Journal of Mountain Science
Epiphytic orchids and their ecological niche under anthropogenic influence in central Himalayas, Nepal
24/03/2016, Journal of Mountain Science
Abstract The survival chance of epiphytic orchids today not only depends on the natural site conditions required by the orchids but also on anthropogenic changes in site conditions. This study answers two questions: (1) What is the ecological niche of the different epiphytic orchid species? (2) What are the ecological factors that threaten epiphytic orchid’s population under anthropogenic disturbances? Our study area was the Kathmandu valley, Nepal, with its subtropical forest. We established 156 systematically selected sampling points in the Kathmandu area covering different types of ecosystems under human impacts such as densely populated area, agricultural land, mixed agricultural and settled area, old tree patches, and a natural forest in a national park. The ecological niche of the orchid species was analyzed with a principal component analysis (PCA).
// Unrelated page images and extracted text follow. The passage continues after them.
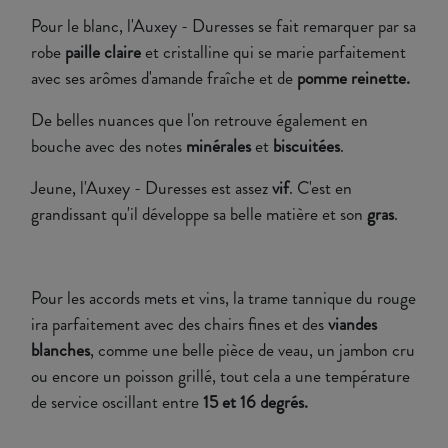
Pour le blanc, l'Auxey - Duresses se fait remarquer par sa
robe
paille
claire
et cristalline qui se marie parfaitement
avec ses arômes d'amande fraîche et de
pomme reinette.
De belles nuances que l'on retrouve également en
bouche avec des notes
minérales
et
biscuitées
.
Jeune, l'Auxey - Duresses est assez
vif
. C'est en
grandissant qu'il développe sa belle matière et son
gras
.
Pour les accords mets et vins, la trame tannique du rouge
ira parfaitement avec des chairs fines et des
viandes
blanches
, comme une belle pièce de veau, un jambon cru
ou encore un poisson grillé, tout cela a une température
de service oscillant entre
15 et 16 degrés.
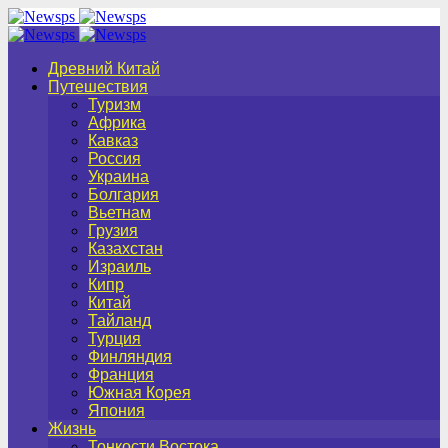
Древний Китай
Путешествия
Туризм
Африка
Кавказ
Россия
Украина
Болгария
Вьетнам
Грузия
Казахстан
Израиль
Кипр
Китай
Тайланд
Турция
Финляндия
Франция
Южная Корея
Япония
Жизнь
Тонкости Востока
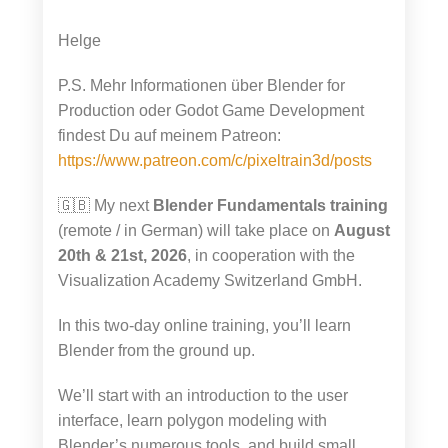
Helge
P.S. Mehr Informationen über Blender for
Production oder Godot Game Development
findest Du auf meinem Patreon:
https://www.patreon.com/c/pixeltrain3d/posts
🇬🇧 My next
Blender Fundamentals training
(remote / in German) will take place on
August
20th & 21st, 2026
, in cooperation with the
Visualization Academy Switzerland GmbH.
In this two-day online training, you’ll learn
Blender from the ground up.
We’ll start with an introduction to the user
interface, learn polygon modeling with
Blender’s numerous tools, and build small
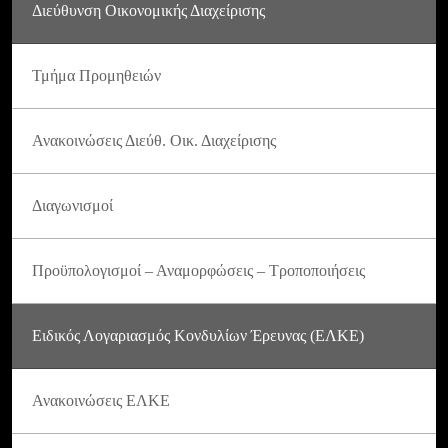
Διεύθυνση Οικονομικής Διαχείρισης
Τμήμα Προμηθειών
Ανακοινώσεις Διεύθ. Οικ. Διαχείρισης
Διαγωνισμοί
Προϋπολογισμοί – Αναμορφώσεις – Τροποποιήσεις
Ειδικός Λογαριασμός Κονδυλίων Έρευνας (ΕΛΚΕ)
Ανακοινώσεις ΕΛΚΕ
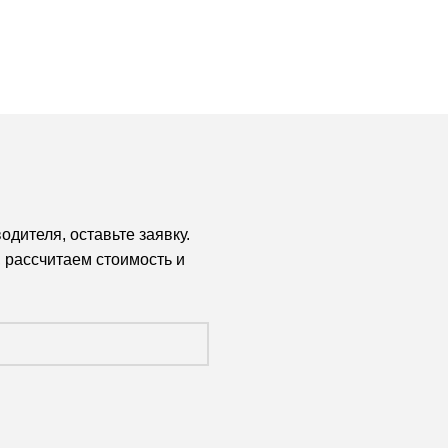
дителя, оставьте заявку.
 рассчитаем стоимость и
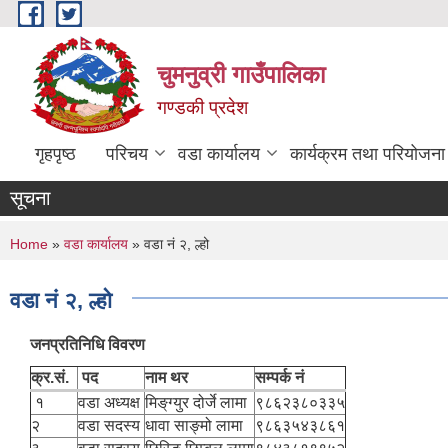
Skip to main content
चुमनुव्री गाउँपालिका
गण्डकी प्रदेश
गृहपृष्ठ
परिचय
वडा कार्यालय
कार्यक्रम तथा परियोजना
सूचना
You are here
Home
»
वडा कार्यालय
» वडा नं २, ल्हो
वडा नं २, ल्हो
जनप्रतिनिधि विवरण
क्र.सं.
पद
नाम थर
सम्पर्क नं
१
वडा अध्यक्ष
मिङ्‌ग्युर दोर्जे लामा
९८६२३८०३३५
२
वडा सदस्य
धावा साङ्‍मो लामा
९८६३५४३८६१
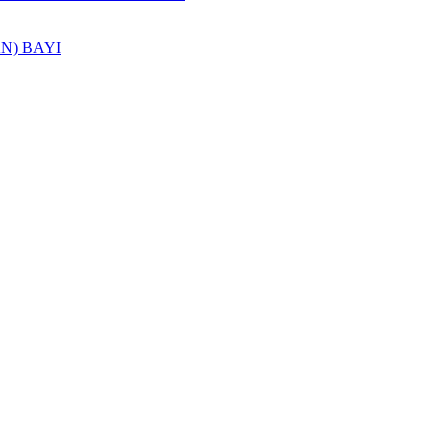
N) BAYI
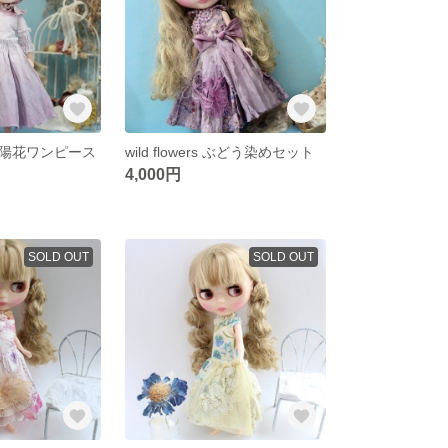
陽花ワンピース
wild flowers ぶどう染めセット
4,000円
SOLD OUT
SOLD OUT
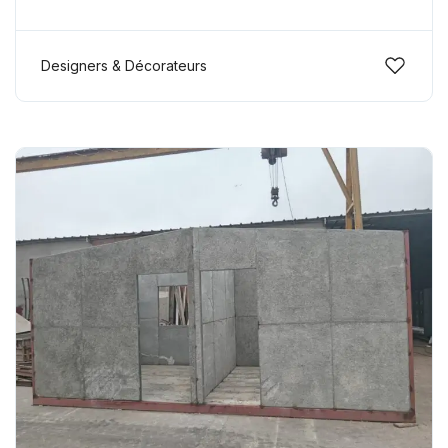
Designers & Décorateurs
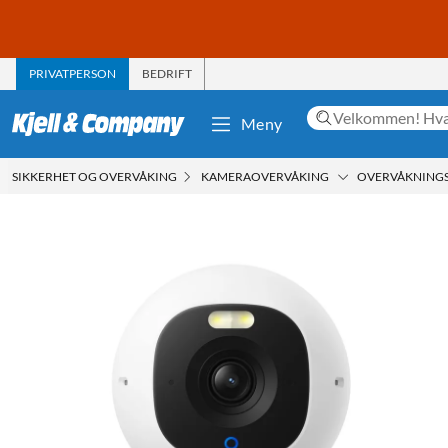
PRIVATPERSON
BEDRIFT
Meny
SIKKERHET OG OVERVÅKING
KAMERAOVERVÅKING
OVERVÅKNING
The correlations between the different site factors were statistically significant. Spearman’s rank correlation matrices showed that the variables land-use intensities with altitude, and height with diameter in breast height (dbh) of host had the highest significant positive correlation coefficient (0.67 and 0.64 respectively). On the other hand, host bark pH and altitude as well as land use had a significantly strong negative correlation coefficient (−0.80 and −0.61, respectively). Different epiphytic orchid species interact differently with the given set of environmental factors: for occurrence of Vanda cristata there is no single environmental factor of special influence, while for Rhynchostylis retusa high bark pH and high light availability are important. First two axis of the PCA explained more than 50% of the total variance. Most orchid species occupy a specific, narrow niche in this ecological space. The main causes of anthropogenic influence of orchid population in the Kathmandu Valley are loss of adequate host trees (species and size) and increasing air pollution, resulting in increasing host bark pH.